Die Analysten von Raiffeisen Research sehen für 2016 noch weiteres Abwärtspotenzial für den Goldpreis, der kurzfristig auch unter 1.000 Dollar pro Unze fallen könnte. Ab dieser Marke sei jedoch mit einer stärkeren Konsumnachfrage vor allem aus China und Indien zu rechnen - um die Jahresmitte dürfte sich der Preis also bei rund 1.000 Dollar einpendeln.

Dieser Wert dürfte auch deshalb eine Untergrenze sein, weil die Produktionskosten mittlerer Unternehmen bereits über 1.000 Dollar je Feinunze liegen und der Abbau wäre in einigen Minen unrentabel.

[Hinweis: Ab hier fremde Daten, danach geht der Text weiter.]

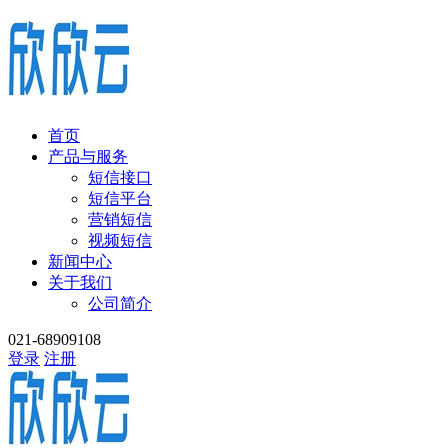
首页
产品与服务
短信接口
短信平台
营销短信
视频短信
新闻中心
关于我们
公司简介
021-68909108
登录
注册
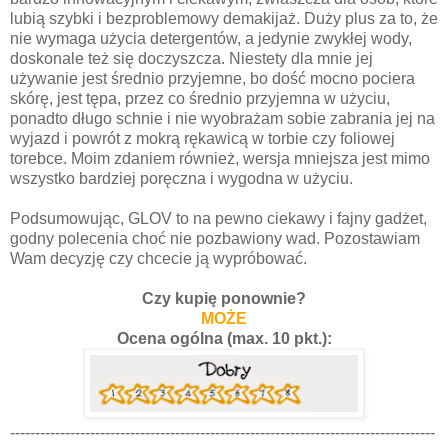
lubią szybki i bezproblemowy demakijaż. Duży plus za to, że
nie wymaga użycia detergentów, a jedynie zwykłej wody,
doskonale też się doczyszcza. Niestety dla mnie jej
używanie jest średnio przyjemne, bo dość mocno pociera
skórę, jest tępa, przez co średnio przyjemna w użyciu,
ponadto długo schnie i nie wyobrażam sobie zabrania jej na
wyjazd i powrót z mokrą rękawicą w torbie czy foliowej
torebce. Moim zdaniem również, wersja mniejsza jest mimo
wszystko bardziej poręczna i wygodna w użyciu.
Podsumowując, GLOV to na pewno ciekawy i fajny gadżet,
godny polecenia choć nie pozbawiony wad. Pozostawiam
Wam decyzję czy chcecie ją wypróbować.
Czy kupię ponownie?
MOŻE
Ocena ogólna (max. 10 pkt.):
-------------------------------------------------------------------------------------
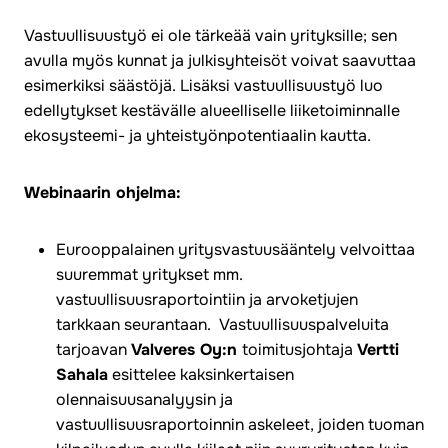
Vastuullisuustyö ei ole tärkeää vain yrityksille; sen
avulla myös kunnat ja julkisyhteisöt voivat saavuttaa
esimerkiksi säästöjä. Lisäksi vastuullisuustyö luo
edellytykset kestävälle alueelliselle liiketoiminnalle
ekosysteemi- ja yhteistyönpotentiaalin kautta.
Webinaarin ohjelma:
Eurooppalainen yritysvastuusääntely velvoittaa
suuremmat yritykset mm.
vastuullisuusraportointiin ja arvoketjujen
tarkkaan seurantaan. Vastuullisuuspalveluita
tarjoavan
Valveres Oy:n
toimitusjohtaja
Vertti
Sahala
esittelee kaksinkertaisen
olennaisuusanalyysin ja
vastuullisuusraportoinnin askeleet, joiden tuoman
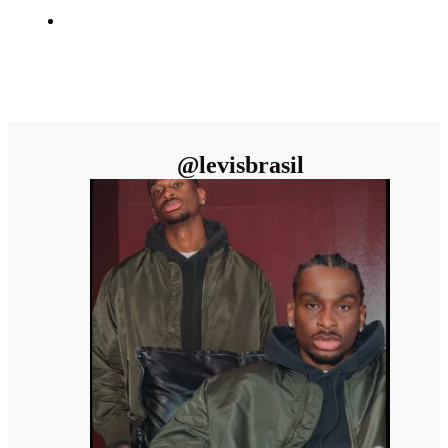
@
levisbrasil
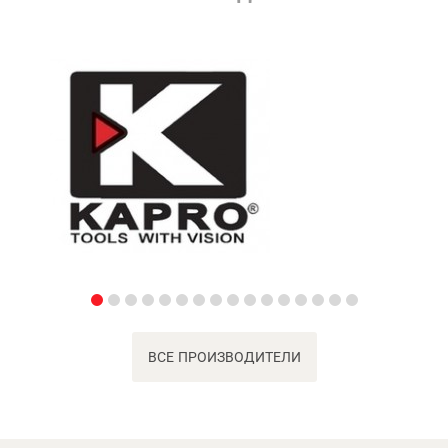
ВСЕ ПРОИЗВОДИТЕЛИ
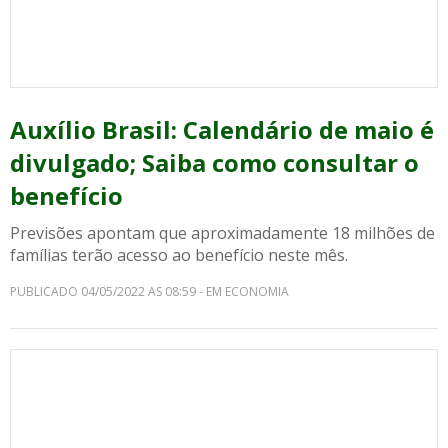
Auxílio Brasil: Calendário de maio é
divulgado; Saiba como consultar o
benefício
Previsões apontam que aproximadamente 18 milhões de
famílias terão acesso ao benefício neste mês.
PUBLICADO 04/05/2022 AS 08:59 - EM ECONOMIA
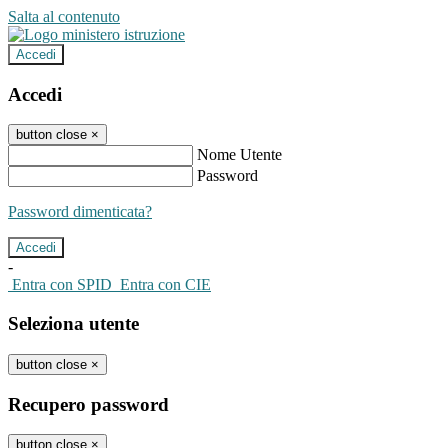
Salta al contenuto
Accedi
Accedi
button close
×
Nome Utente
Password
Password dimenticata?
-
Entra con SPID
Entra con CIE
Seleziona utente
button close
×
Recupero password
button close
×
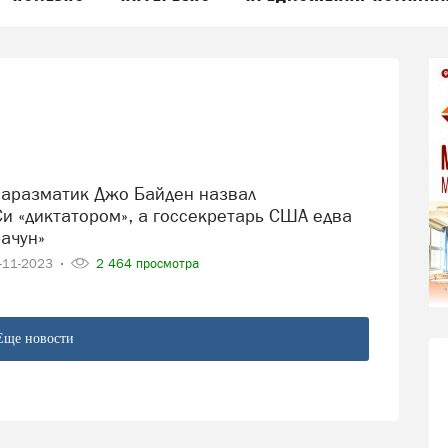
Си «диктатором», а госсекретарь США едва
ачун»
-11-2023
2 464 просмотра
Еще новости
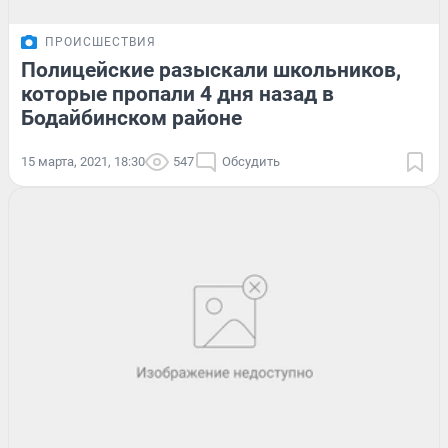
ПРОИСШЕСТВИЯ
Полицейские разыскали школьников,
которые пропали 4 дня назад в
Бодайбинском районе
15 марта, 2021, 18:30
547
Обсудить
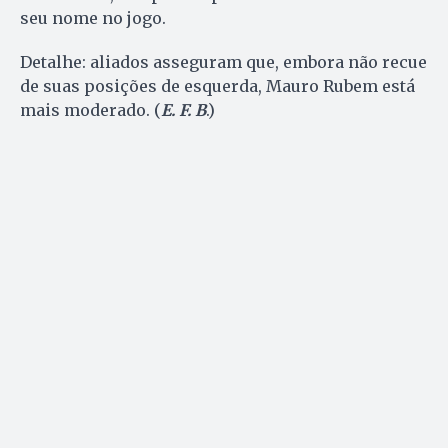
seu nome no jogo.
Detalhe: aliados asseguram que, embora não recue
de suas posições de esquerda, Mauro Rubem está
mais moderado. (
E. F. B
.)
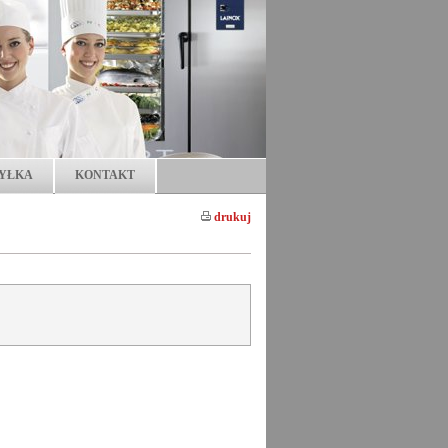
YŁKA
KONTAKT
drukuj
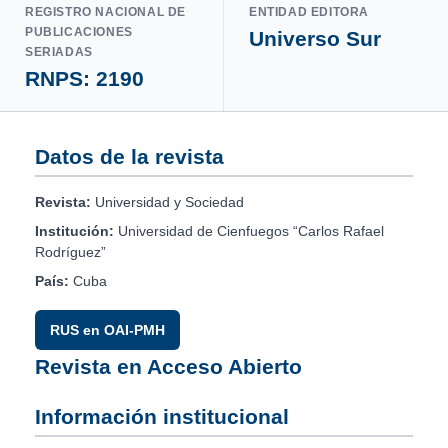
REGISTRO NACIONAL DE
ENTIDAD EDITORA
PUBLICACIONES
Universo Sur
SERIADAS
RNPS: 2190
Datos de la revista
Revista:
Universidad y Sociedad
Institución:
Universidad de Cienfuegos “Carlos Rafael
Rodríguez”
País:
Cuba
RUS en OAI-PMH
Revista en Acceso Abierto
Información institucional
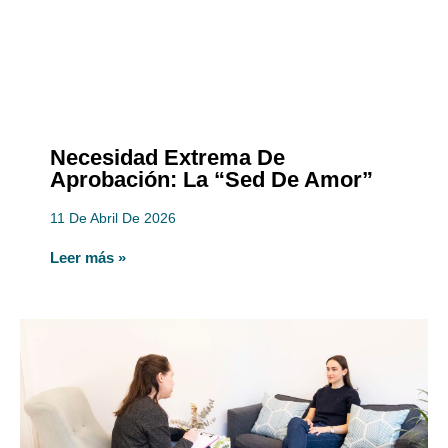
Necesidad Extrema De
Aprobación: La “sed De Amor”
11 De Abril De 2026
Leer más »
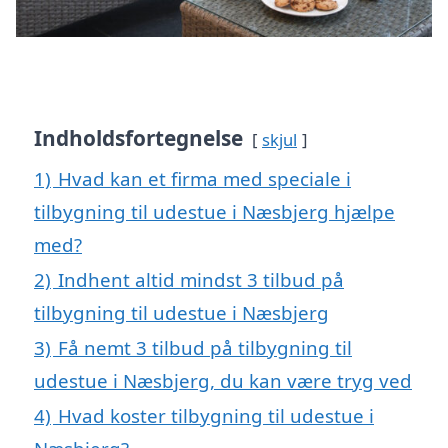
Indholdsfortegnelse
skjul
1)
Hvad kan et firma med speciale i
tilbygning til udestue i Næsbjerg hjælpe
med?
2)
Indhent altid mindst 3 tilbud på
tilbygning til udestue i Næsbjerg
3)
Få nemt 3 tilbud på tilbygning til
udestue i Næsbjerg, du kan være tryg ved
4)
Hvad koster tilbygning til udestue i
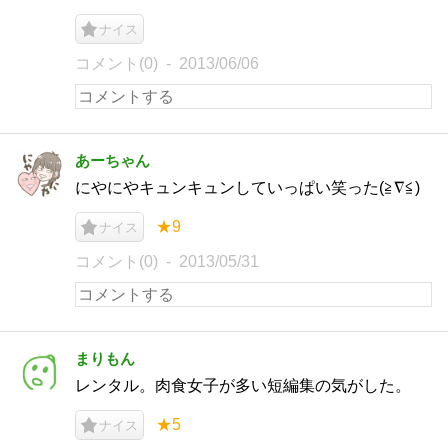
ナイス
コメント(0)
2013/06/06
あーちゃん
にやにやキュンキュンしていっぱい笑った(≧∇≦)
★9
ナイス
コメント(0)
2013/05/31
まりもん
レンタル。肉食女子が多い短編集の気がした。
★5
ナイス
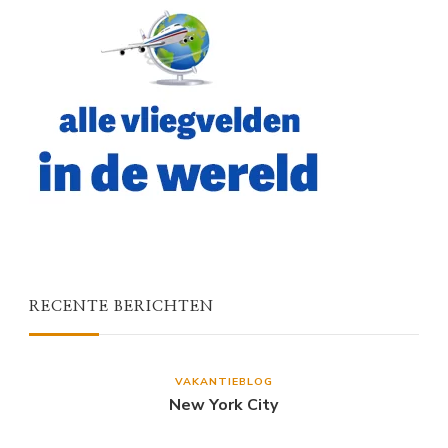
RECENTE BERICHTEN
VAKANTIEBLOG
New York City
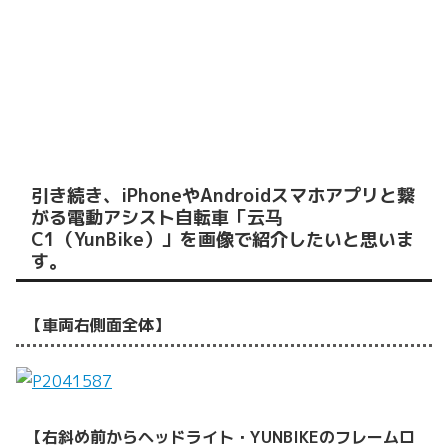
引き続き、iPhoneやAndroidスマホアプリと繋
がる電動アシスト自転車「云马
C1（YunBike）」を画像で紹介したいと思いま
す。
【車両右側面全体】
【右斜め前からヘッドライト・YUNBIKEのフレームロ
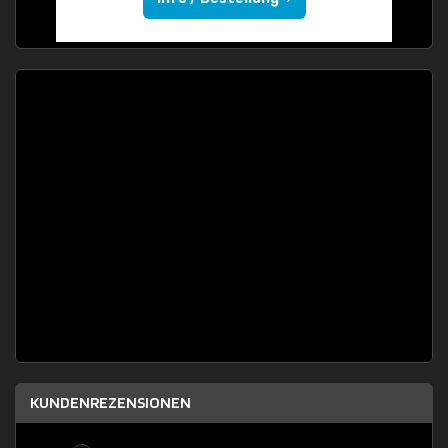
KUNDENREZENSIONEN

Andere Analysten - etwa von Sal. Oppenheim oder DekaBank - rechnen sogar damit, dass der Goldpreis bis Jahresende 2016 gar kräftig unter die 1.000-Dollar-Marke fallen kann. 950 Dollar wird als unterstes Limit von Sal Oppenheim genannt. Hingegen sehen die Analysten von Hauck & Aufhäuser Aufwärtspotenzial: 1.450 Dollar pro Feinunze halten sie für möglich.

Vorsicht sei für den Anleger geboten - die Schätzungen von 16 Analysten sind recht unterschiedlich und ergeben eine Bandbreite von 500 (!) Dollar - also alles andere als ein punktgenaue Abschätzung eines Trends.

Fällt die 1.000-Dollar-Marke? Die Analysten sind sich nicht einig.